To summarize, the FDA guidance states that you 1. clearly state your endpoints 2. report them as stated and 3. correct for multiplicity. Anavex did not.
The Number of Tails
An astute observer noticed that Anavex reported on slide 26 (AEs) a population of 161 in their placebo group and 301 in their treatment group. Good catch! I’ll assume like this person did that these are the actual populations that were reported in the ADAS-Cog endpoint. They also noticed that there is a selection box in the tool that I used to run the t-test where you can select your hypothesis: d = 0, d ≤ 0, or d ≥ 0. Here’s the test, for reference:
The hypotheses are for doing a one-tailed versus two-tailed t-test. A hypothesis of d = 0 is a two-tailed test, while the other two options are one-tailed tests (note the shading of the orange distribution that represents the statistically significant regions). There is a good explainer for what I’m talking about from the UCLA statistical consulting center, along with some basics on when and why to select one-tailed versus two-tailed t-tests. The FDA has the following to say about thresholds for statistical significance in t-tests:
The most widely used values for α are 0.05 for two-sided tests and 0.025 for one-sided tests. In the case of two-sided tests, an α of 0.05 means that the probability of falsely concluding that the drug differs from the control in either direction (benefit or harm) when no difference exists is no more than 5%, or 1 chance in 20. In the case of one-sided tests, an α of 0.025 means that the probability of falsely concluding a beneficial effect of the drug when none exists is no more than 2.5%, or 1 chance in 40.
There are exceptions, but generally speaking the FDA is going to want to see p < 0.025 for a one-sided t-test. The European Medical Agency echoes this in their guidance:
In order to demonstrate non-inferiority, the recommended approach is to pre-specify a margin of noninferiority in the protocol. After study completion, a two-sided 95% confidence interval (or one-sided 97.5% interval) for the true difference between the two agents will be constructed.
Of course, Anavex has yet to actually confirm that a one-sided test is in fact how they arrived at their conclusion of a statistically significant treatment effect, but I’ve yet to see any alternative explanation. And like I said last time, you can punch the trial numbers into a Tukey HSD test if you want to circumvent these issues (there is only one tail in this test by definition), but it’s still short of statistical significance. And that’s before the multiplicity correction!
Closing Thoughts
A certain level of confusion around trials results is always expected—by definition we’re dealing with noise and uncertainty—but it’s always unfortunate when the sources of the uncertainty could be removed and are instead left to fester. To be clear, these are not difficult questions to answer. Was the t-test one-tailed or two-tailed? How many patients were included? What happened to the other endpoint? As the age-old adage goes, the data you get to see is the data that looks best for the sponsor. There are rarely reasons to withhold data that is positive, just like there are rarely reasons to change endpoints that the sponsor is confident it can meet. I haven’t been following Anavex for long, but my impression is that these are patterns in the company’s trials.
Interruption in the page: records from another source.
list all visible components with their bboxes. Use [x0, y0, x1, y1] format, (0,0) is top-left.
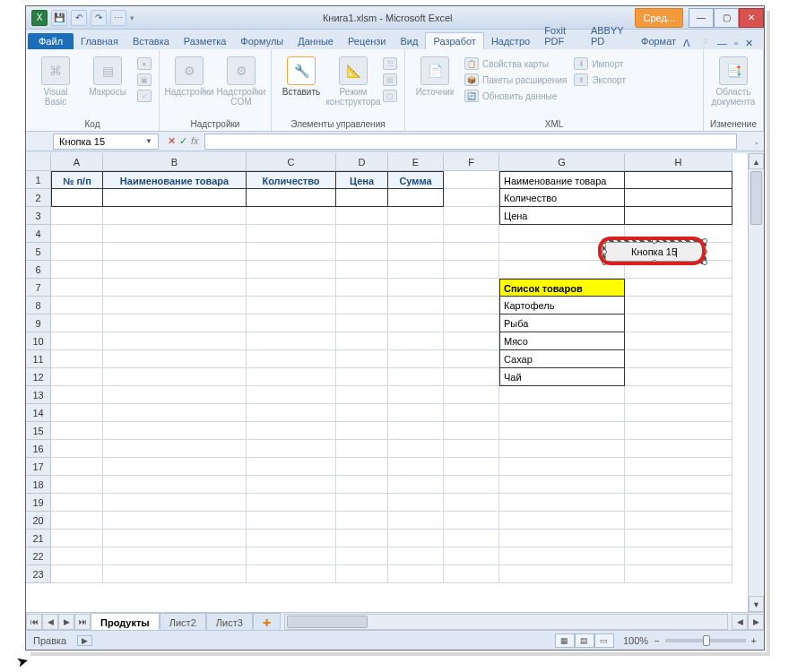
cell[interactable]: [103, 547, 247, 565]
cell[interactable]: [247, 512, 336, 530]
cell[interactable]: Мясо: [499, 332, 625, 350]
fx-icon[interactable]: fx: [191, 135, 199, 147]
cell[interactable]: [247, 440, 336, 458]
tab-data[interactable]: Данные: [290, 33, 341, 49]
cell[interactable]: [625, 171, 732, 189]
cell[interactable]: [247, 368, 336, 386]
resize-handle[interactable]: [652, 260, 657, 265]
cell[interactable]: [336, 440, 388, 458]
properties-button[interactable]: ☷: [381, 56, 399, 71]
refresh-data-button[interactable]: 🔄Обновить данные: [463, 89, 568, 103]
cell[interactable]: [499, 458, 625, 476]
column-header[interactable]: B: [103, 153, 247, 171]
cell[interactable]: [444, 350, 499, 368]
cell[interactable]: [444, 530, 499, 547]
cell[interactable]: [336, 422, 388, 440]
qat-redo-button[interactable]: ↷: [91, 10, 107, 26]
cell[interactable]: [103, 297, 247, 314]
cell[interactable]: [51, 297, 103, 314]
cell[interactable]: [51, 350, 103, 368]
cell[interactable]: № п/п: [51, 171, 103, 189]
tab-abbyy[interactable]: ABBYY PD: [584, 22, 634, 49]
macro-record-icon[interactable]: ▶: [77, 635, 92, 646]
row-header[interactable]: 1: [26, 171, 51, 189]
tab-review[interactable]: Рецензи: [341, 33, 394, 49]
cell[interactable]: [336, 458, 388, 476]
cell[interactable]: [51, 404, 103, 422]
cell[interactable]: [336, 279, 388, 297]
visual-basic-button[interactable]: ⌘Visual Basic: [31, 53, 80, 107]
row-header[interactable]: 6: [26, 261, 51, 279]
cell[interactable]: [499, 565, 625, 583]
column-header[interactable]: E: [388, 153, 444, 171]
cell[interactable]: [625, 207, 732, 225]
cell[interactable]: [499, 547, 625, 565]
cell[interactable]: Цена: [499, 207, 625, 225]
tab-layout[interactable]: Разметка: [177, 33, 234, 49]
sheet-tab-active[interactable]: Продукты: [91, 613, 160, 631]
scroll-right-icon[interactable]: ▶: [748, 614, 764, 630]
cell[interactable]: [103, 494, 247, 512]
cell[interactable]: [625, 189, 732, 207]
row-header[interactable]: 20: [26, 512, 51, 530]
cell[interactable]: [51, 261, 103, 279]
row-header[interactable]: 18: [26, 476, 51, 494]
column-header[interactable]: C: [247, 153, 336, 171]
cell[interactable]: [103, 440, 247, 458]
cell[interactable]: [247, 297, 336, 314]
com-addins-button[interactable]: ⚙Надстройки COM: [217, 53, 265, 107]
cell[interactable]: [51, 243, 103, 261]
cell[interactable]: [388, 386, 444, 404]
cell[interactable]: [444, 225, 499, 243]
cell[interactable]: [625, 494, 732, 512]
cell[interactable]: [103, 458, 247, 476]
view-normal-button[interactable]: ▦: [555, 633, 575, 648]
cell[interactable]: [51, 189, 103, 207]
cell[interactable]: [388, 458, 444, 476]
cell[interactable]: [444, 404, 499, 422]
tab-formulas[interactable]: Формулы: [233, 33, 290, 49]
cell[interactable]: [444, 422, 499, 440]
cell[interactable]: [388, 225, 444, 243]
cell[interactable]: [247, 422, 336, 440]
cell[interactable]: [625, 386, 732, 404]
cell[interactable]: [444, 458, 499, 476]
tab-insert[interactable]: Вставка: [126, 33, 177, 49]
cell[interactable]: [499, 422, 625, 440]
cell[interactable]: [336, 314, 388, 332]
zoom-out-button[interactable]: −: [654, 635, 659, 646]
cell[interactable]: [247, 243, 336, 261]
vertical-scrollbar[interactable]: ▲ ▼: [748, 153, 764, 612]
macros-button[interactable]: ▤Макросы: [83, 53, 132, 97]
cell[interactable]: [103, 243, 247, 261]
cell[interactable]: [444, 476, 499, 494]
row-header[interactable]: 9: [26, 314, 51, 332]
cell[interactable]: [625, 350, 732, 368]
cell[interactable]: [388, 368, 444, 386]
cell[interactable]: [444, 207, 499, 225]
cell[interactable]: [336, 207, 388, 225]
help-icon[interactable]: ❔: [698, 38, 710, 49]
export-button[interactable]: ⬆Экспорт: [572, 73, 628, 87]
resize-handle[interactable]: [602, 238, 607, 244]
cell[interactable]: [103, 279, 247, 297]
cell[interactable]: [103, 332, 247, 350]
cell[interactable]: [336, 494, 388, 512]
cell[interactable]: [103, 476, 247, 494]
cell[interactable]: [444, 314, 499, 332]
cell[interactable]: [51, 207, 103, 225]
cell[interactable]: [625, 332, 732, 350]
cell[interactable]: [336, 225, 388, 243]
cell[interactable]: [444, 243, 499, 261]
cell[interactable]: [625, 547, 732, 565]
community-button[interactable]: Сред...: [635, 8, 683, 28]
row-header[interactable]: 16: [26, 440, 51, 458]
cell[interactable]: Рыба: [499, 314, 625, 332]
resize-handle[interactable]: [702, 238, 707, 244]
row-header[interactable]: 10: [26, 332, 51, 350]
resize-handle[interactable]: [602, 249, 607, 254]
cell[interactable]: [336, 297, 388, 314]
cell[interactable]: [336, 189, 388, 207]
cell[interactable]: [247, 189, 336, 207]
cell[interactable]: [388, 261, 444, 279]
As always, be vigilant, and ask for the data.
Thanks.
In your closing thoughts, do you mean to say "There are rarely reasons to withhold data that is* positive..."? Not necessarily comparable, but I find Clovis Oncology's case instructive https://www.sec.gov/litigation/litreleases/2018/lr24273.htm
Thanks again for your impartial blogs. Keep up the good work! All the best!
ps. A disclosure: I own AVXL shares.